== Segment start ==

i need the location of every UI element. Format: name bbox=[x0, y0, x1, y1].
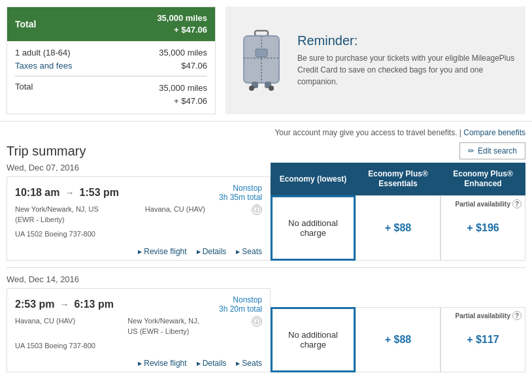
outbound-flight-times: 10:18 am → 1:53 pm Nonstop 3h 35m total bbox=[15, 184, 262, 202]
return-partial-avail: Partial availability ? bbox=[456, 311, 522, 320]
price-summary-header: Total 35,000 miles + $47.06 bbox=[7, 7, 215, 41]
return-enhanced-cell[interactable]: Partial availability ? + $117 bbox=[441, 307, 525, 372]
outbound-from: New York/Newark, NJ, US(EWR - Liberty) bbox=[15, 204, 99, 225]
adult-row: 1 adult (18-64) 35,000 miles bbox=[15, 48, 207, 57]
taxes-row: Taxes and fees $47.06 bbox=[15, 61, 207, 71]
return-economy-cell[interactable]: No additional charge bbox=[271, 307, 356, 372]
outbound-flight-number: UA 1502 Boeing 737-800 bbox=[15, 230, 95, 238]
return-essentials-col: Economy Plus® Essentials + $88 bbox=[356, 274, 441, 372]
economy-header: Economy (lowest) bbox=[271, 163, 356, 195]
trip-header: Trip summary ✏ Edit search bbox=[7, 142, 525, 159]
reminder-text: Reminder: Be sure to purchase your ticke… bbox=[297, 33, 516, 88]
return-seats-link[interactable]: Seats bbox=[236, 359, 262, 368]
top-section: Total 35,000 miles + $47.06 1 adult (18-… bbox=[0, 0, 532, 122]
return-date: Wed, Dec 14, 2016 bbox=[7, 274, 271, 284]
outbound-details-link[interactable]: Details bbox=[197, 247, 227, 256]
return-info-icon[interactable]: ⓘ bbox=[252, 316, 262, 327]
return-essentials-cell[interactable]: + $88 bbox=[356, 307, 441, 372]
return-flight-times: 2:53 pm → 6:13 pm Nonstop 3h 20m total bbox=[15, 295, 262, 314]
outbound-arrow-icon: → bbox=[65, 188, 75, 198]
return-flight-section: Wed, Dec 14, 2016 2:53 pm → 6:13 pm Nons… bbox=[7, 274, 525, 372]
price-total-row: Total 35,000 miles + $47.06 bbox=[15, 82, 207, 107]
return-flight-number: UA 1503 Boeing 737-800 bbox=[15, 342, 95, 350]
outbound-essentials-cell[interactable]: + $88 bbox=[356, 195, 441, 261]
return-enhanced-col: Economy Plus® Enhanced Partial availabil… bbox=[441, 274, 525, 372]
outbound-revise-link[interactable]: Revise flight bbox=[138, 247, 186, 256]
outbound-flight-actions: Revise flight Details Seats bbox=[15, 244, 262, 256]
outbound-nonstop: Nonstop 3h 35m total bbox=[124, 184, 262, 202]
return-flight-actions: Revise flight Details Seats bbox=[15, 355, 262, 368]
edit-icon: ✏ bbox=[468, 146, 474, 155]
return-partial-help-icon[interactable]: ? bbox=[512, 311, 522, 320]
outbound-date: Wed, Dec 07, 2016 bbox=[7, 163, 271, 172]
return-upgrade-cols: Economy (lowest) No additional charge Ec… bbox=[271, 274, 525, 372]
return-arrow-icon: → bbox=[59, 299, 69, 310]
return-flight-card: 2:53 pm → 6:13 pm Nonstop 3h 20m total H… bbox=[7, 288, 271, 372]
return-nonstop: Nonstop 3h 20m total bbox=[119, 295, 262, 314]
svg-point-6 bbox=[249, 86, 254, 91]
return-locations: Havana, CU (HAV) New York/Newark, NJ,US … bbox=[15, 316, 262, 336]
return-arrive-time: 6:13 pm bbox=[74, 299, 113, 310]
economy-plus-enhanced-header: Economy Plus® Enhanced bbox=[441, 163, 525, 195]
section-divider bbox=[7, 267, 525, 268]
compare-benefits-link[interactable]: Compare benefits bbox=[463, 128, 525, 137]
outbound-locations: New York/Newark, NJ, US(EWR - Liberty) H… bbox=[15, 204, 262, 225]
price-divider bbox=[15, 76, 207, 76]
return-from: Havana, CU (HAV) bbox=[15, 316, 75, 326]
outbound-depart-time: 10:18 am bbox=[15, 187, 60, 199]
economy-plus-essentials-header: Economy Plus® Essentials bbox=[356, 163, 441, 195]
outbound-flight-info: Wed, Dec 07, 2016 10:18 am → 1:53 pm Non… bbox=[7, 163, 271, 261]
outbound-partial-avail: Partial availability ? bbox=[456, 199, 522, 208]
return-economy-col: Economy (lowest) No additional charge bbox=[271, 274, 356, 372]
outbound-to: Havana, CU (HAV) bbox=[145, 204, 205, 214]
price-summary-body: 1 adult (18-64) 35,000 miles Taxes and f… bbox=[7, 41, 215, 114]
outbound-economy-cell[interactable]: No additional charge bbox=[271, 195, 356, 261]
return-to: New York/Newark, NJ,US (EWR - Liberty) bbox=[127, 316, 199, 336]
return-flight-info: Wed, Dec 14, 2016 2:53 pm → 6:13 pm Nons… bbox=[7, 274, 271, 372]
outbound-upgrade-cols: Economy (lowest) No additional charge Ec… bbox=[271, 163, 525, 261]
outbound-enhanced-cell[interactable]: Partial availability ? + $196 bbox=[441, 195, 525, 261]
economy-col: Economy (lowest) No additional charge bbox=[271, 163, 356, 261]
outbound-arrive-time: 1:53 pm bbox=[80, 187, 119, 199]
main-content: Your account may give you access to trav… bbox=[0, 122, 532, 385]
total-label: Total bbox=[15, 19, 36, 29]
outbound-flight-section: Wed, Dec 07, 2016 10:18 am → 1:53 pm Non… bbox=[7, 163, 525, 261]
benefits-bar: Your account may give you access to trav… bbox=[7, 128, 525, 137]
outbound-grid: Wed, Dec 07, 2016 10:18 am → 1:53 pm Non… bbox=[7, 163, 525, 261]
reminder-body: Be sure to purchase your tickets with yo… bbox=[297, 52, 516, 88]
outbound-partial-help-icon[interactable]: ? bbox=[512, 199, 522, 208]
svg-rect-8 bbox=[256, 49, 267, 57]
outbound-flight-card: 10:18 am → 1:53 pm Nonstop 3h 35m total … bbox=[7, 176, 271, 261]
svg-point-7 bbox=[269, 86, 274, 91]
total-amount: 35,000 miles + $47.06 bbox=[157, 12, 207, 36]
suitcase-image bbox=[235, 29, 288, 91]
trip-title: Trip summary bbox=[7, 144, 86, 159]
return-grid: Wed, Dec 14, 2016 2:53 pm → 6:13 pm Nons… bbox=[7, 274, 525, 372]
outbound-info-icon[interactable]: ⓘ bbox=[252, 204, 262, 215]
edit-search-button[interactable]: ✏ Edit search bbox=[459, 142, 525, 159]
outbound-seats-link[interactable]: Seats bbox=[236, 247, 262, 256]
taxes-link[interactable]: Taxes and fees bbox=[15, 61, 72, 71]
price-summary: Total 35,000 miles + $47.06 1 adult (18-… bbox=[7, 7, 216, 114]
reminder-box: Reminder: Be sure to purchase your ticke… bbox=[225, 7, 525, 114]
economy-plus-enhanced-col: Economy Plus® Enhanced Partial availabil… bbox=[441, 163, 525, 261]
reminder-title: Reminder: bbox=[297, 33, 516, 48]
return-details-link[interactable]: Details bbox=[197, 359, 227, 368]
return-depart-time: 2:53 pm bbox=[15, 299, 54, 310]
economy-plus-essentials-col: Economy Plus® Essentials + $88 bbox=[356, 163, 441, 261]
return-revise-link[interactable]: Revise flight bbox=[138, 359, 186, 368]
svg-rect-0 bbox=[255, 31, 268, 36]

== Segment end ==

Try it => Find the word "Liberty" in the listing and copy each line that contains it.

Task solution =>
outbound-from: New York/Newark, NJ, US(EWR - Liberty) bbox=[15, 204, 99, 225]
outbound-locations: New York/Newark, NJ, US(EWR - Liberty) H… bbox=[15, 204, 262, 225]
return-to: New York/Newark, NJ,US (EWR - Liberty) bbox=[127, 316, 199, 336]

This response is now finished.